While flea bombs sound like an effective solution for indoor flea infestations, their chemicals often do not reach hidden or sheltered areas, such as the spaces beneath furniture or the interiors of closets and cabinets. These spaces can become a refuge for the fleas. Fleas in these protected areas will be unaffected by the flea bomb and therefore not controlled. Flea bombs also do not address outdoor infestation or animal infestation. One of the most critical parts of a successful flea control program is addressing the source of the fleas. Pets should be treated with an appropriately labeled product homeowners can purchase from their veterinarian. If the pet is the source and not treated, it will lead to a continuation of flea activity and likely failure of the other treatments. The areas outside where the animals or wildlife reside also need to be treated, or else the homeowner may pick up fleas when outside the home.

Flea bombs also leave behind a residue on surfaces and can contaminate exposed food and food preparatory surfaces. Lastly, certain stages of the flea’s life cycle are not likely to be affected. Pupae and adults inside the cocoons are not as affected as other stages. For these reasons, a flea bomb is not considered an effective or recommended solution. Contact your local pest control professional for effective, customized pest control options.

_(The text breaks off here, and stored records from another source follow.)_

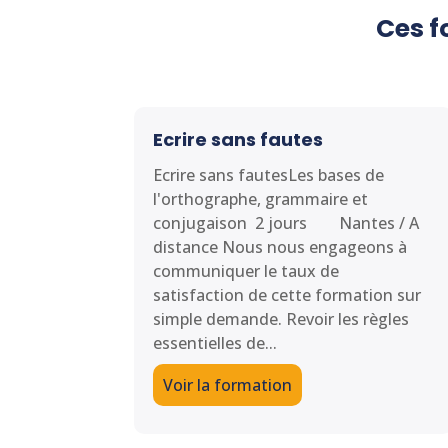
Ces f
Ecrire sans fautes
Ecrire sans fautesLes bases de
l'orthographe, grammaire et
conjugaison 2 jours Nantes / A
distance Nous nous engageons à
communiquer le taux de
satisfaction de cette formation sur
simple demande. Revoir les règles
essentielles de...
Voir la formation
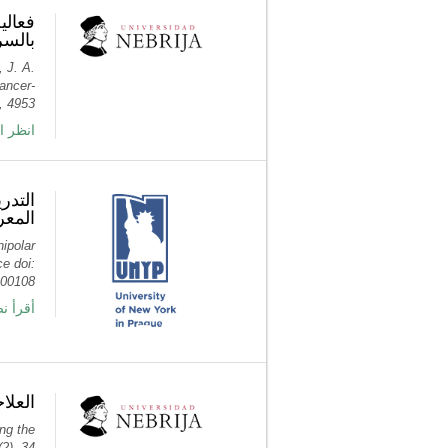
فعالي
بالس
, J. A.
ancer-
 4953.
انظر ا
التدر
المعر
ipolar
ce doi:
00108.
أ PubMed
العلا
ing the
2), 34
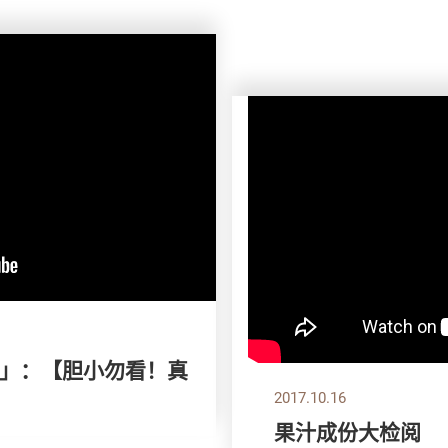
款」：【胆小勿看！真
2017.10.16
果汁成份大检阅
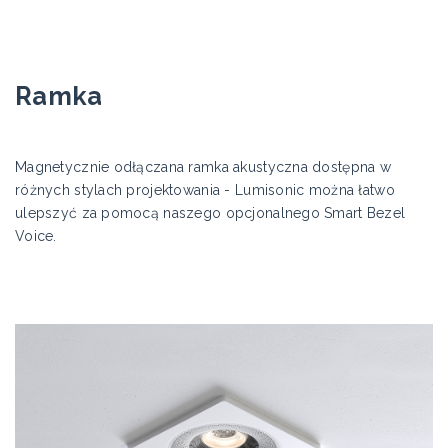
Ramka
Magnetycznie odłączana ramka akustyczna dostępna w
różnych stylach projektowania - Lumisonic można łatwo
ulepszyć za pomocą naszego opcjonalnego Smart Bezel
Voice.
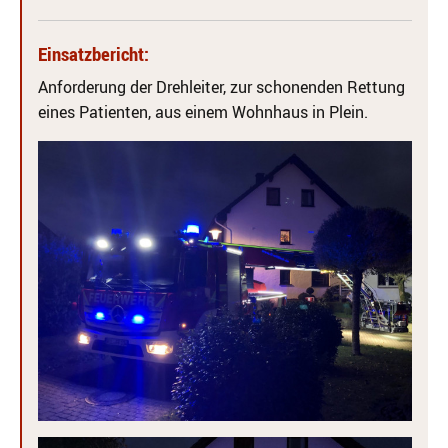
Einsatzbericht:
Anforderung der Drehleiter, zur schonenden Rettung
eines Patienten, aus einem Wohnhaus in Plein.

Problems with Flea Traps and Spray Products
Flea traps do capture some fleas, but the trap’s greatest value is as a monitoring tool, not a control tool. Traps only catch adult fleas and have very little impact on eggs, larval and pupal flea stages. Flea traps do make good monitoring devices and can serve as a warning device to let a property owner know a flea problem could be forthcoming.

While consumer spray products will kill fleas, a property owner should never rely solely on sprays. A flea aerosol bomb may seem like a good control product for indoor flea problems, but may not reach into sheltered areas where flea larvae and pupae are living. Therefore, areas such as inside closets, cabinets, under furniture and on pets may become a refuge for the fleas that survive flea bombs. Also, consumer spray products are usually not as long lasting as those products used by pest management professionals.

Flea control should never rely solely on sprays since effective flea control depends on using an integrated, multifaceted range of control techniques and products such as:

  • Using insect growth regulators that interfere with the normal development of fleas from egg to adult stage.
  • Conducting a thorough inspection to locate and identify flea sources both inside and outside the home.
  • Using vacuums to physically remove all flea stages from carpets, furniture and in pet bedding areas.
  • Using carpet cleaning equipment and frequently washing and drying pet bedding to kill fleas.
  • Educating the property owner about flea habits, behavior and habitats.
  • Recommending that property owners consult with their pet’s veterinarian for advice regarding pet-related products and how to properly bathe and groom pets.